Пламя на болотах - Ванда Василевская
Шрифт:
Интервал:
Закладка:
— Да не она! Доски тяжелые, да еще бабы напихали в гроб всякой всячины, сколько влезло.
— Ничего, пусть у нее будет.
— На что ей это там?..
— На что или не на что, а так уж водится. Всегда так делалось, и ей полагается.
Семен не ответил. Он тяжело дышал, тщательно выбирая места, куда ступить, искал кустиков желтой, сухой травы, бессмертника, островков серой полыни, где песок был скреплен корнями растений и не подавался под лаптями.

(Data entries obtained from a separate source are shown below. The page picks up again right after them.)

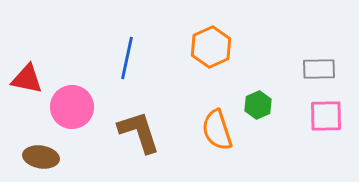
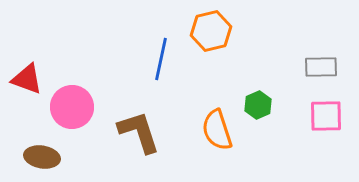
orange hexagon: moved 16 px up; rotated 12 degrees clockwise
blue line: moved 34 px right, 1 px down
gray rectangle: moved 2 px right, 2 px up
red triangle: rotated 8 degrees clockwise
brown ellipse: moved 1 px right
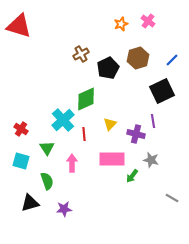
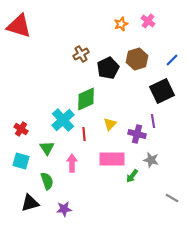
brown hexagon: moved 1 px left, 1 px down
purple cross: moved 1 px right
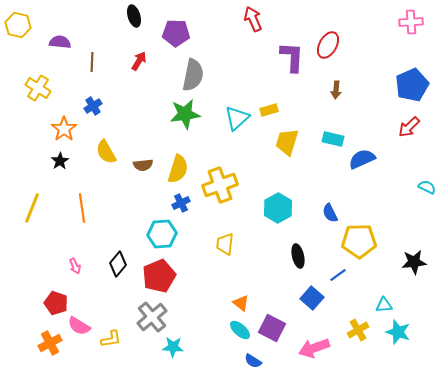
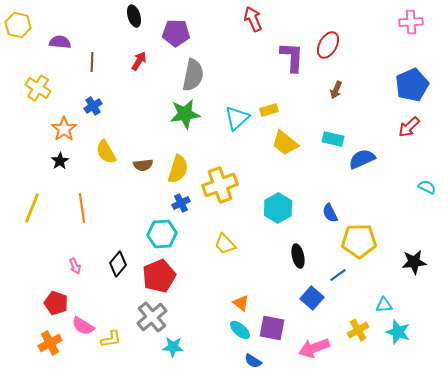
brown arrow at (336, 90): rotated 18 degrees clockwise
yellow trapezoid at (287, 142): moved 2 px left, 1 px down; rotated 68 degrees counterclockwise
yellow trapezoid at (225, 244): rotated 50 degrees counterclockwise
pink semicircle at (79, 326): moved 4 px right
purple square at (272, 328): rotated 16 degrees counterclockwise
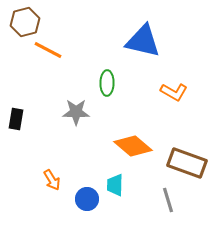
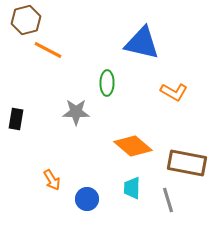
brown hexagon: moved 1 px right, 2 px up
blue triangle: moved 1 px left, 2 px down
brown rectangle: rotated 9 degrees counterclockwise
cyan trapezoid: moved 17 px right, 3 px down
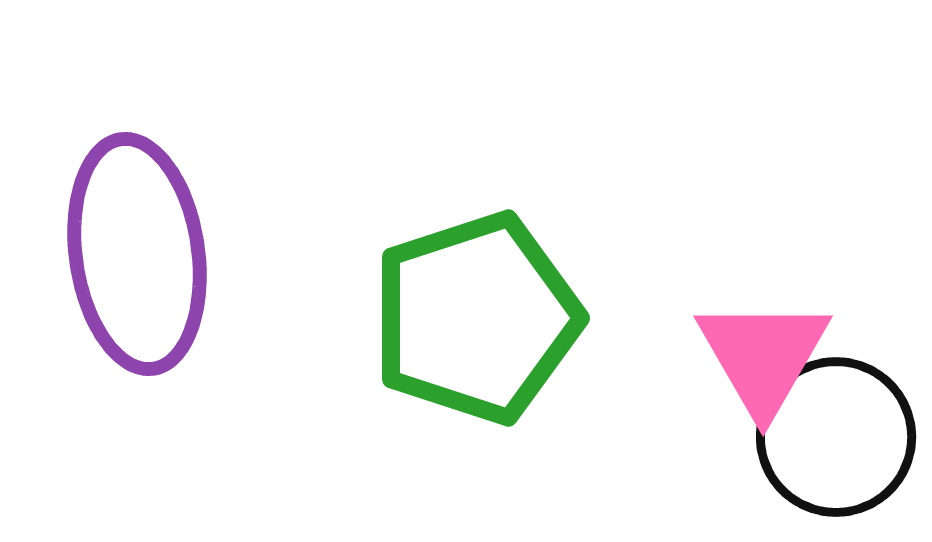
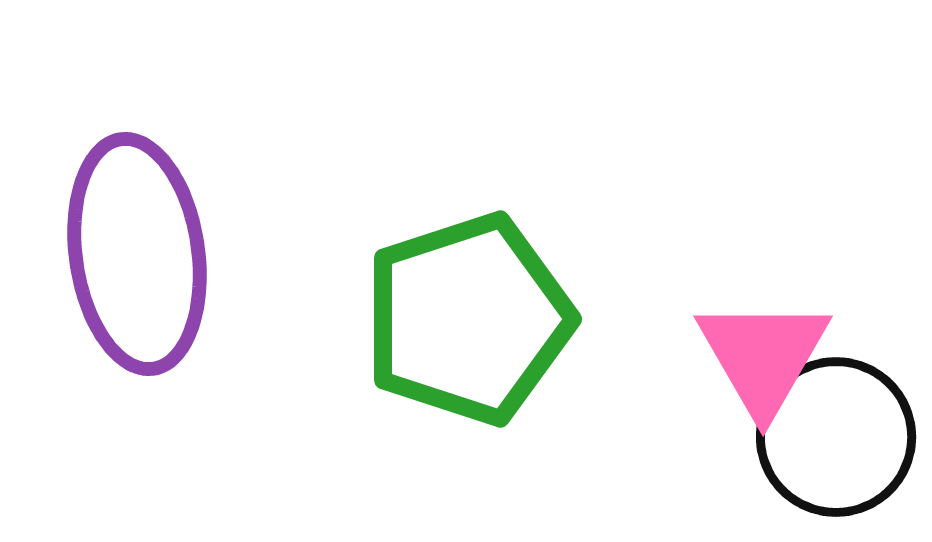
green pentagon: moved 8 px left, 1 px down
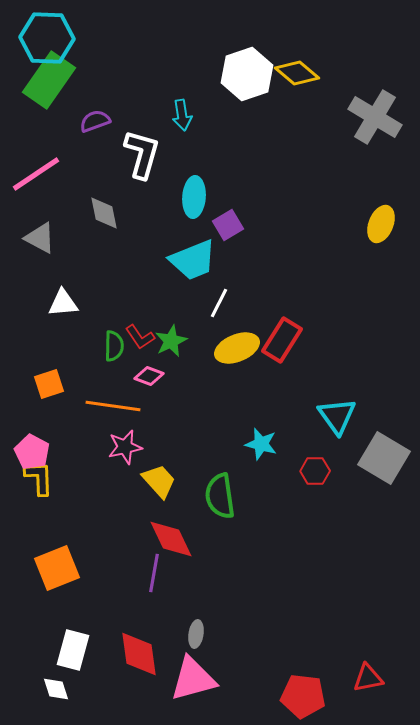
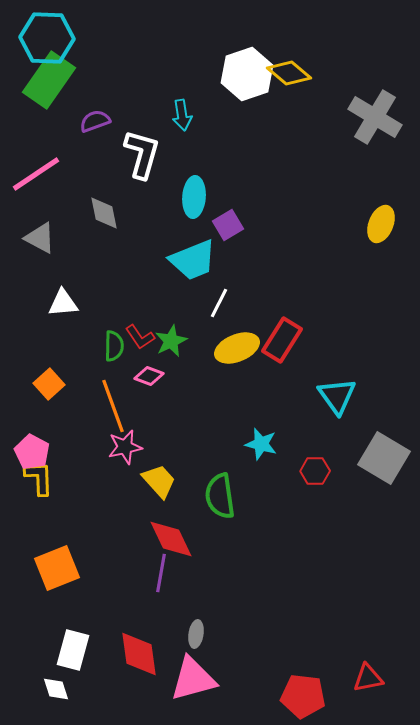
yellow diamond at (297, 73): moved 8 px left
orange square at (49, 384): rotated 24 degrees counterclockwise
orange line at (113, 406): rotated 62 degrees clockwise
cyan triangle at (337, 416): moved 20 px up
purple line at (154, 573): moved 7 px right
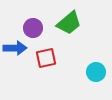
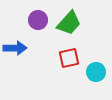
green trapezoid: rotated 8 degrees counterclockwise
purple circle: moved 5 px right, 8 px up
red square: moved 23 px right
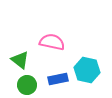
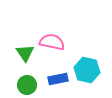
green triangle: moved 5 px right, 7 px up; rotated 18 degrees clockwise
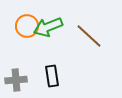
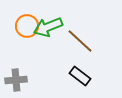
brown line: moved 9 px left, 5 px down
black rectangle: moved 28 px right; rotated 45 degrees counterclockwise
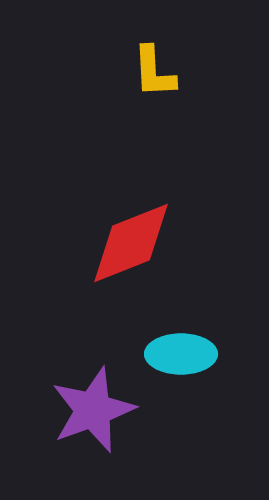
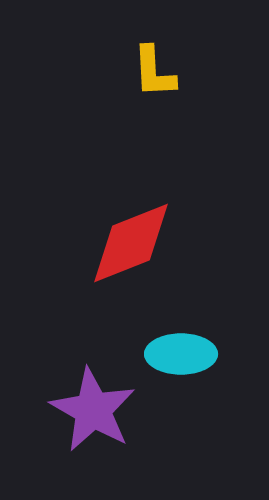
purple star: rotated 22 degrees counterclockwise
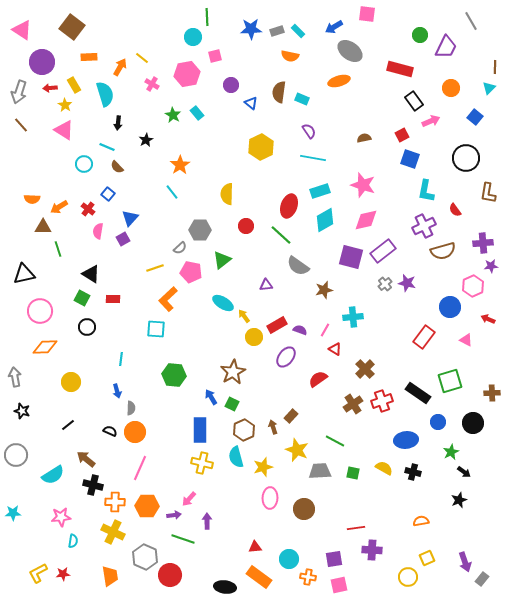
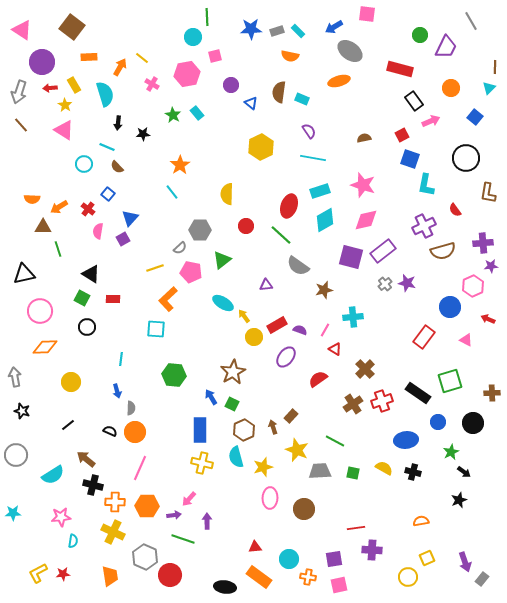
black star at (146, 140): moved 3 px left, 6 px up; rotated 24 degrees clockwise
cyan L-shape at (426, 191): moved 6 px up
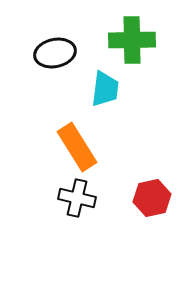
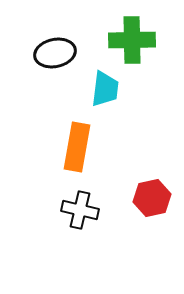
orange rectangle: rotated 42 degrees clockwise
black cross: moved 3 px right, 12 px down
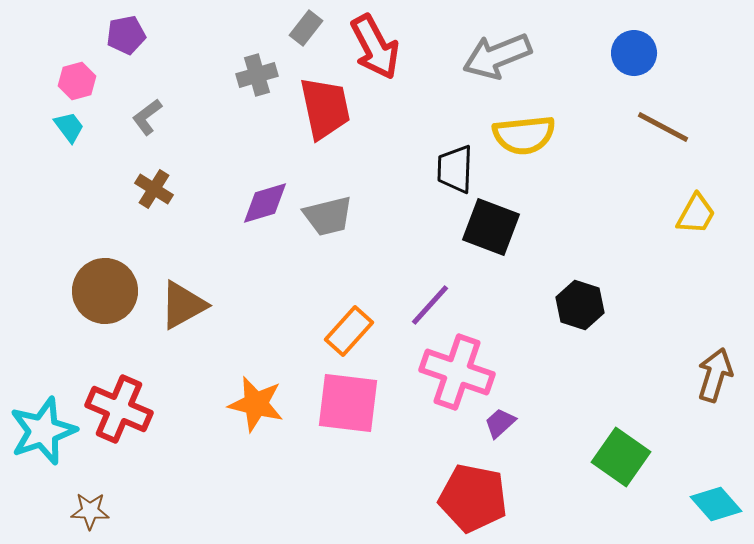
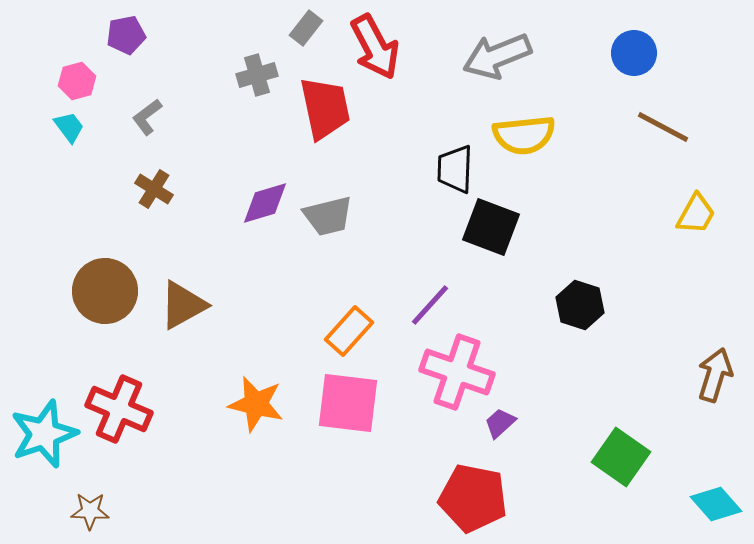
cyan star: moved 1 px right, 3 px down
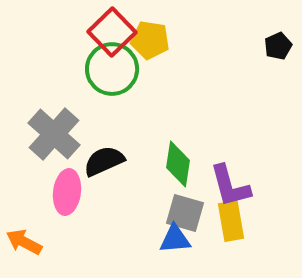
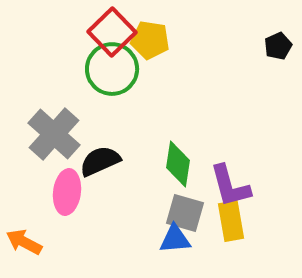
black semicircle: moved 4 px left
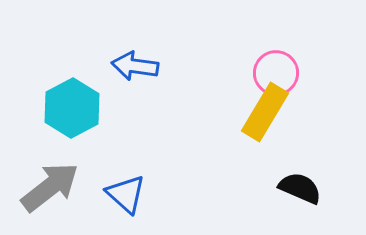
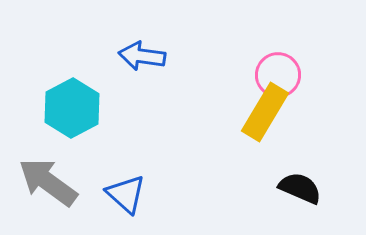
blue arrow: moved 7 px right, 10 px up
pink circle: moved 2 px right, 2 px down
gray arrow: moved 2 px left, 5 px up; rotated 106 degrees counterclockwise
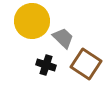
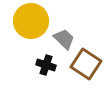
yellow circle: moved 1 px left
gray trapezoid: moved 1 px right, 1 px down
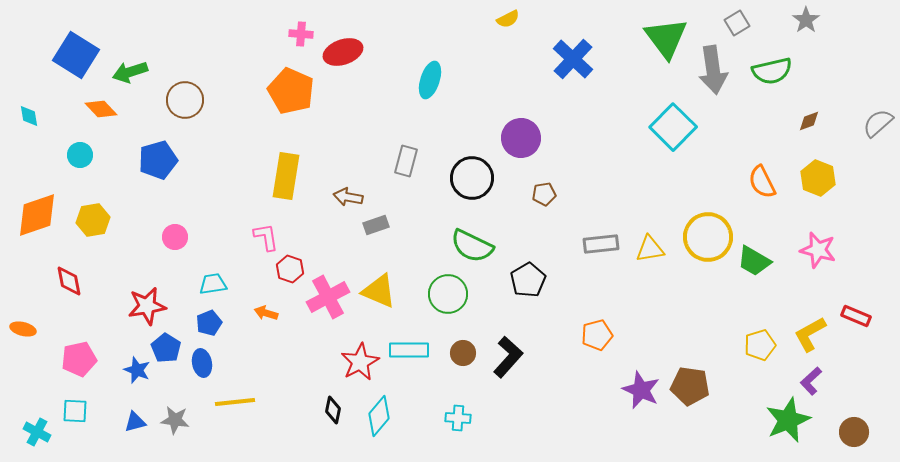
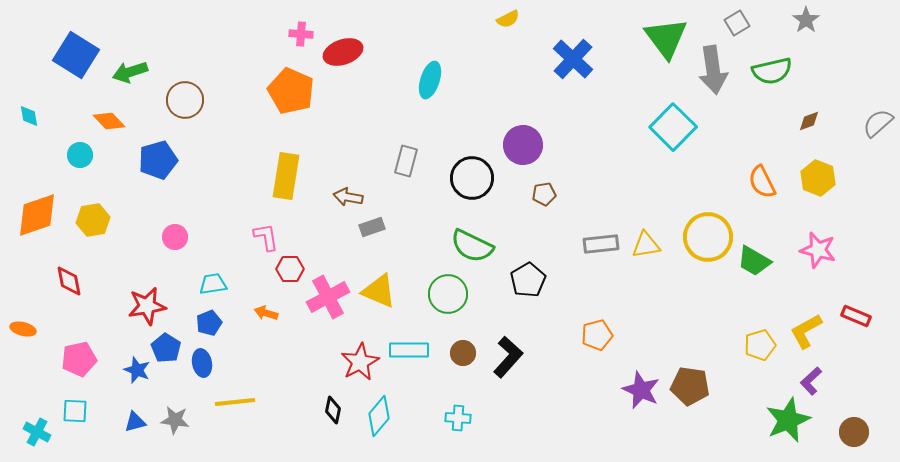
orange diamond at (101, 109): moved 8 px right, 12 px down
purple circle at (521, 138): moved 2 px right, 7 px down
gray rectangle at (376, 225): moved 4 px left, 2 px down
yellow triangle at (650, 249): moved 4 px left, 4 px up
red hexagon at (290, 269): rotated 20 degrees counterclockwise
yellow L-shape at (810, 334): moved 4 px left, 3 px up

Наконец, они добрели до кладбища, и похороны пошли своим чередом. Поп гнусаво бубнил, женщины то всхлипывали, то громко, уныло стонали, как чибисы над лугами. Песок с шорохом сыпался на гроб. Все это продолжалось очень долго. Наконец, Олеся подошла и повесила на маленький кое-как сколоченный крест вытканный в красную полоску передник.
В деревню возвращались медленно. Авдотья разоспалась и висела на руках у матери, когда они выходили на берег. Опухшая от слез Олеся ходила от одного соседа к другому и низко кланялась в пояс.
— Соседи дорогие, к нам на поминки пожалуйте, не обессудьте, заходите в избу, матушку мою, Веру Петрукову, что померла и сегодня похоронена, помянуть как водится.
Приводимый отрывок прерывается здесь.